* _DIRECTIONS_
Every line in the records below between the one holding "(LEO) at an" and the one holding "December 2023", inclusive, is to be set down exactly; all other lines are to be left out.

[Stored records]
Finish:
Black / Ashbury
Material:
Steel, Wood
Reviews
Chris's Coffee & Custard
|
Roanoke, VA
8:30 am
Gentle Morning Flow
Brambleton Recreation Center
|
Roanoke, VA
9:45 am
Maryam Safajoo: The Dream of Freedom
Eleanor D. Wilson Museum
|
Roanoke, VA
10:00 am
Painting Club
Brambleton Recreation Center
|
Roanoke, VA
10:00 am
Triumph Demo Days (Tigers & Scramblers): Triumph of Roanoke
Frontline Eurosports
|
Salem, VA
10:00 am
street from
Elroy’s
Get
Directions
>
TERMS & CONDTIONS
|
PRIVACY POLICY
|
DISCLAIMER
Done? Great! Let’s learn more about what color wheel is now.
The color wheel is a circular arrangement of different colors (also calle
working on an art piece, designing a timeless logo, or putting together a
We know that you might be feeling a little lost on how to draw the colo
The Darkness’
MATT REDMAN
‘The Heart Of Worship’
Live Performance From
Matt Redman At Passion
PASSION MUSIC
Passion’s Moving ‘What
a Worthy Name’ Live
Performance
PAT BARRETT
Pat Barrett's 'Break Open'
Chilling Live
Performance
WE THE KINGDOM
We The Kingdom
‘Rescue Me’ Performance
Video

---

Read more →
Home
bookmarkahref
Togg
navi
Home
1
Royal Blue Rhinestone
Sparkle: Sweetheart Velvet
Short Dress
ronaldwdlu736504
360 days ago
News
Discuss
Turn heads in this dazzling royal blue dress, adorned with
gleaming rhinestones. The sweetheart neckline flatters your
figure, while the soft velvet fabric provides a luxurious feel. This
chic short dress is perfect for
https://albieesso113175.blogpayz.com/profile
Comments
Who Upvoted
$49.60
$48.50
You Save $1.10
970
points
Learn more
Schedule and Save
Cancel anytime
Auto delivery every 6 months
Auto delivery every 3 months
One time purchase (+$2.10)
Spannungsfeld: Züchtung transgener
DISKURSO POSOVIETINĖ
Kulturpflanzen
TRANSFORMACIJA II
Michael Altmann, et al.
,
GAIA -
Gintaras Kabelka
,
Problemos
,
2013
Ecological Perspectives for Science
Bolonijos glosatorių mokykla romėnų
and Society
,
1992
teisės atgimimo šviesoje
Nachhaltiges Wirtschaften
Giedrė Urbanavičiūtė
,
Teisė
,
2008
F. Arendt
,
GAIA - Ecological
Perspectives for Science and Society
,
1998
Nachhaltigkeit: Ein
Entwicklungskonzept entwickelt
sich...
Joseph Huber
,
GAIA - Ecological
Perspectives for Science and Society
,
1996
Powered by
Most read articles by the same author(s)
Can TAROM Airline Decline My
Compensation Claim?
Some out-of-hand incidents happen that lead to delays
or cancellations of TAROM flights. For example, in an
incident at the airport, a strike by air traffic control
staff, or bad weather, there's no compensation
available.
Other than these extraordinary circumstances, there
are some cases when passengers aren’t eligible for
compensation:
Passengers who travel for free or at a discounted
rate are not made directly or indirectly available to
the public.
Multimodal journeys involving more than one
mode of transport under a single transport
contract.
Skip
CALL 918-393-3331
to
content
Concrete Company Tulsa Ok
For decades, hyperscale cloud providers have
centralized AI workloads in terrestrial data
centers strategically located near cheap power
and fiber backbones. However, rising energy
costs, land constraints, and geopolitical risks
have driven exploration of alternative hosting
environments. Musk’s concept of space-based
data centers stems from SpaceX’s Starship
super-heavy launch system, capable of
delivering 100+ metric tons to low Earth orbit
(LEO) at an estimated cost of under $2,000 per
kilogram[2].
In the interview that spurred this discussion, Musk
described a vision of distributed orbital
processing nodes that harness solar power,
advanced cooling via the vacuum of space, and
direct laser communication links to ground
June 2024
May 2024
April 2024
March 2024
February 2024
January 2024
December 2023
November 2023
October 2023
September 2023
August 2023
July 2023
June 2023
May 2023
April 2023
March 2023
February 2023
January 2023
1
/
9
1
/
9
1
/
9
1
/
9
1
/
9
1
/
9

==

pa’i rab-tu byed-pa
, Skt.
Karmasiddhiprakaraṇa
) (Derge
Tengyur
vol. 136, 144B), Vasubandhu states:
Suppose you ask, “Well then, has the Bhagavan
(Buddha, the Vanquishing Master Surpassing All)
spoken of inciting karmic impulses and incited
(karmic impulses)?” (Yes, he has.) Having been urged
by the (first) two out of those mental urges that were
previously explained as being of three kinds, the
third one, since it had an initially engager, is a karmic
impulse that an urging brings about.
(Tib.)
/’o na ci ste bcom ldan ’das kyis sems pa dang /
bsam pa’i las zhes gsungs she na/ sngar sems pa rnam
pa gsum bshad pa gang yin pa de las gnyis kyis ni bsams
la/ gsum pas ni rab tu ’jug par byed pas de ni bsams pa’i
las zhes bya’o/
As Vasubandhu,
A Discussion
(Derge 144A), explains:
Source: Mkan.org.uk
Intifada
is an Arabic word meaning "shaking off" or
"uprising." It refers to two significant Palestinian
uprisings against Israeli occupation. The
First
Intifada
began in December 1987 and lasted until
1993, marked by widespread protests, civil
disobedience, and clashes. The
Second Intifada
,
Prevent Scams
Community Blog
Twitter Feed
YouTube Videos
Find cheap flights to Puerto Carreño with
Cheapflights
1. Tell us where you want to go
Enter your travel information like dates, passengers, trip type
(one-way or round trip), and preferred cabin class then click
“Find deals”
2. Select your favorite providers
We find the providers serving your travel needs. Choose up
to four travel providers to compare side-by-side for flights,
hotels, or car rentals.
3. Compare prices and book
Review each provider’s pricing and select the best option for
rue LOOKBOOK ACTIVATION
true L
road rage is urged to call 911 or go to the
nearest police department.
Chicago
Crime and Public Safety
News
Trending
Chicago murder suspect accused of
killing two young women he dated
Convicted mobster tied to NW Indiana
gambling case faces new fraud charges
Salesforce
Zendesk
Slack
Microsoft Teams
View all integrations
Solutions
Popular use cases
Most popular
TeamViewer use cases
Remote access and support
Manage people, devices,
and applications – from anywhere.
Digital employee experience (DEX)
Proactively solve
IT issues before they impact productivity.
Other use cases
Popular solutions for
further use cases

* _ANSWER SECTION_
(LEO) at an estimated cost of under $2,000 per
kilogram[2].
In the interview that spurred this discussion, Musk
described a vision of distributed orbital
processing nodes that harness solar power,
advanced cooling via the vacuum of space, and
direct laser communication links to ground
June 2024
May 2024
April 2024
March 2024
February 2024
January 2024
December 2023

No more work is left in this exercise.